-- Listed records follows --

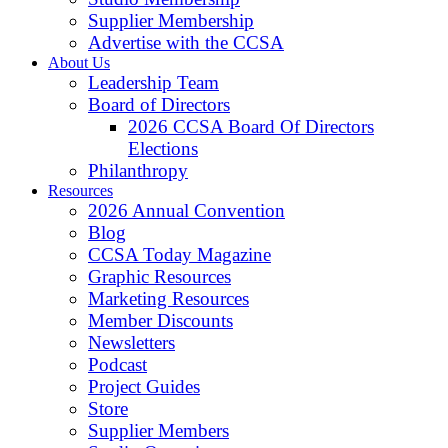
Supplier Membership
Advertise with the CCSA
About Us
Leadership Team
Board of Directors
2026 CCSA Board Of Directors
Elections
Philanthropy
Resources
2026 Annual Convention
Blog
CCSA Today Magazine
Graphic Resources
Marketing Resources
Member Discounts
Newsletters
Podcast
Project Guides
Store
Supplier Members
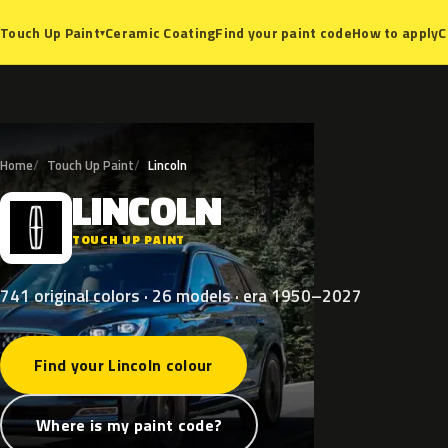
Ceramic Coating
Find your paint code
How to apply
C
Touch Up Paint
▾
Home
Touch Up Paint
Lincoln
LINCOLN
L
TOUCH UP PAINT
741 original colors · 26 models · era 1950–2027
Find your Lincoln colour
Where is my paint code?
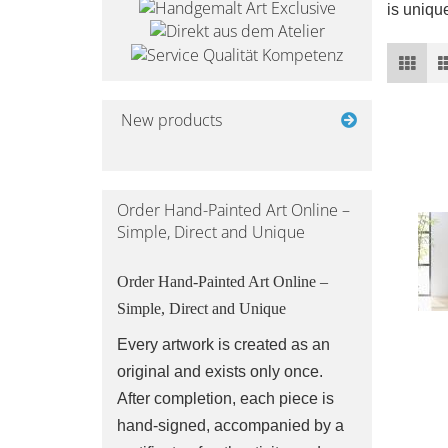
is unique
New products
Order Hand-Painted Art Online –
Simple, Direct and Unique
Order Hand-Painted Art Online –
Simple, Direct and Unique
Every artwork is created as an
original and exists only once.
After completion, each piece is
hand-signed, accompanied by a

-- Listed records concluded --

■ Task item
From the records above, pick out and copy each line holding the word "original".

■ Result below
741 original colors · 26 models · era 1950–2027
original and exists only once.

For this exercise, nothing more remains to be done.